Nos obligaba a patrullar como ratas cada noche por el laberinto de trincheras repleto de cadáveres y excrementos.
Nunca le vi pegar un ojo. Hubiera jurado que el sargento estaba convencido de que si le sorprendíamos dormido acabaríamos con él a machetazos. Y quizás habría sido así, pero no se presentó la ocasión.
Sin embargo, a pesar de ser tan cabrón, comía la misma mierda que nosotros, caminaba siempre el primero, cogía la pala y cavaba como todos y sangraba sangre roja en vez del tarquín que imaginaba recorrer sus venas.
Nunca se quejaba de sus heridas y miraba con asco al que lo hacía con las suyas.
No sé porqué, yo creía que me tenía una ojeriza especial, que estaba demasiado pendiente de mis errores, de mis cabreos y de mis momentos de oscuridad más amargos.
Pasé por situaciones en las que sinceramente me daba igual estar vivo o muerto. Se me nublaban los ojos con el humo de la pólvora, el polvo embarrado que me cubría todo el cuerpo junto con restos de piel y carne que se adherían a mi uniforme.
El último día que pasé en el frente fue uno de esos. Llevábamos varios días sin comer, bebiendo la lluvia que recogíamos en nuestros cascos cuando empezó el bombardeo. Todo parecía saltar por los aires: sacos, brazos, piernas, armas, botas. Solo me quedaba permanecer acurrucado, rezando para que el siguiente obús no me cayera en la cabeza. Pero no recé lo suficiente. Salí despedido contra una de las paredes de la trinchera y reboté como un saco de patatas.
Pensé que ese era mi final y vi a mi madre sujetarme la cara y besarme, y a mi padre gritarme detrás de ella. "¡Levántate joder! ¡No me seas llorica! ¡Levanta el culo de una vez y pórtate como un hombre!" Pero esta vez no podía obedecerle: "¡Perdóname papá, esta vez no puedo, esta vez no puedo!"
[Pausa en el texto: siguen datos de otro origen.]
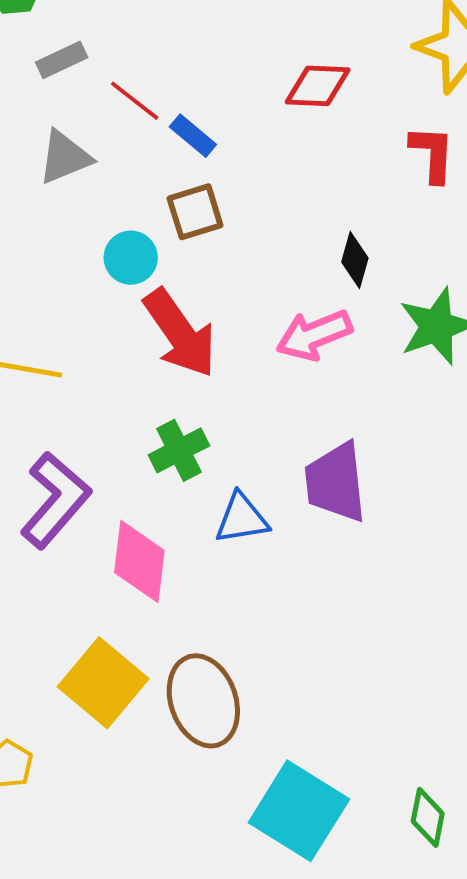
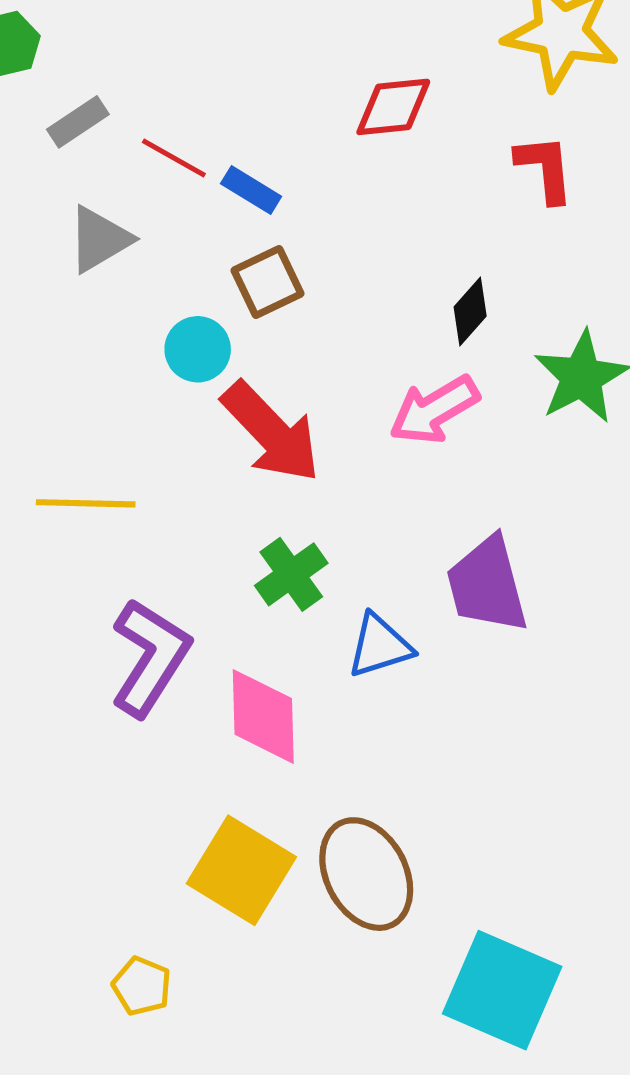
black diamond: (355, 260) -> (470, 311), turned 34

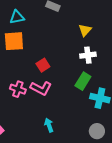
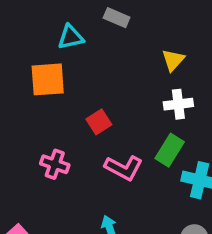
cyan triangle: (17, 17) -> (71, 37), moved
pink L-shape: (41, 88) -> (124, 168), moved

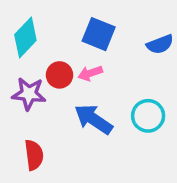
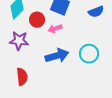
red circle: (59, 75) -> (37, 20), moved
blue arrow: (94, 119) -> (57, 56), turned 130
Desde el suelo, solo alcanzaba a ver el horror de mis compañeros destrozados a mi alrededor. Ya no podía ver la imagen de mi madre pero sí la de mi padre venir hasta mí gritándome, insultándome, agachándose para cargar mi cuerpo inerme sobre sus hombros y correr entre los restos, parándose con las explosiones, volver a cargar conmigo con cada caída.
Salvado-29,7x21cm-Dibujo a tinta y lápiz (inspirado en fotografía de la IGM) |
Logró sacarme de allí y ponerme a salvo.
Cuando recobré el conocimiento alguien me dijo que el puto sargento me había salvado la vida, que lo hizo con alguno más del pelotón hasta que lo perdieron de vista entre la humareda y las alambradas.
Pero yo no me creo que ese malnacido haya sido capaz de hacer eso por mí. Yo no habría movido ni un dedo por él.
Por lo que a mí respecta, me salvó mi padre, porque me quería tanto, me amaba hasta tal punto que al verme moribundo, se levantó de su tumba y acudió a mi rescate caminando entre los muertos.